Foreign Secretary Dominic Raab said: “Due to the increasing travel restrictions and the public health situation, we now advise against all but essential travel to China.
“We are also working urgently to finalise arrangements for an assisted departure from Hubei Province for British nationals this week and are in contact with people in Hubei to ensure they register their interest and that we can keep them updated.”
Similar advice was issued for Iran in early 2020 following a rise in tensions with the West. Due to these security concerns, the FCO advised against all travel to Iran, and air travel within the country. They also suggested that British nationals in Iran considered leaving the country immediately.

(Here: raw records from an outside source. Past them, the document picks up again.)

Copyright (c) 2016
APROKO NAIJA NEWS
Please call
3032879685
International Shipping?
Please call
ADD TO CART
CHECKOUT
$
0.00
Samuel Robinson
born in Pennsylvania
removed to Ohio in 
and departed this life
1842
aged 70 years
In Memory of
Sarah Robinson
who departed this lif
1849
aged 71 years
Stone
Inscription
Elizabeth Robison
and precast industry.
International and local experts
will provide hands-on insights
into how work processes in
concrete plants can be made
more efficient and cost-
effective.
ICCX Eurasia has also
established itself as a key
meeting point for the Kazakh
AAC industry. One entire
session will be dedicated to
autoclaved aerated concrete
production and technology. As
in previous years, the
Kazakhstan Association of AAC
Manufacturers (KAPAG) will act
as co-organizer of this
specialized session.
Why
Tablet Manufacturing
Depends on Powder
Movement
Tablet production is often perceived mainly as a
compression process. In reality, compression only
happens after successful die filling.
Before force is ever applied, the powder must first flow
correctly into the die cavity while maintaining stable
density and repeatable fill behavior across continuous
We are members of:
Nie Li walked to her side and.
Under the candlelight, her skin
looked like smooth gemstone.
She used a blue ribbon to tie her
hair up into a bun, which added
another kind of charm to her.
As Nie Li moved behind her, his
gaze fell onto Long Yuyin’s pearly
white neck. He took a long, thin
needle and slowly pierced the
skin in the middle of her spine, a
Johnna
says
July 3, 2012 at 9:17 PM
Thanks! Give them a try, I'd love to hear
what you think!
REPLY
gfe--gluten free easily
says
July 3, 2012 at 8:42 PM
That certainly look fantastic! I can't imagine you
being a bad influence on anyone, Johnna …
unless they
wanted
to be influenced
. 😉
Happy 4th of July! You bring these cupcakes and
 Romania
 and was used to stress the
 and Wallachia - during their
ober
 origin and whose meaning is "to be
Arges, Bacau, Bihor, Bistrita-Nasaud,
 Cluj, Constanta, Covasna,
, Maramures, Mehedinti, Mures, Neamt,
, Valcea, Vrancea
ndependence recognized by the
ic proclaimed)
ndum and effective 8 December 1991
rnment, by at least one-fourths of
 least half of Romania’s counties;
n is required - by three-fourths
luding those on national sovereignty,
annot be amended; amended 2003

What the FCO can do to help you if you’re caught up in an overseas crisis
If you’re a British national resident or visiting a foreign country, there are several ways the FCO can help you if you’re caught up in a crisis:
- Travel updates on the FCO website and social media
- A hotline for advice (in some cases) and an information desk at a local airport
- Work with airlines and tour operators to provide information and travel updates
- Organise assisted departures (in exceptional cases) where you will be able to access transport to evacuate to a point of safety
- Deploy an expert team to support you and local embassy staff
- Offer ‘exceptional assistance measures’ in the aftermath of a serious incident, such as a terrorist attack.
Bear in mind that if you’ve ignored FCO travel advice to an affected area, they may not be able to provide you with any assistance.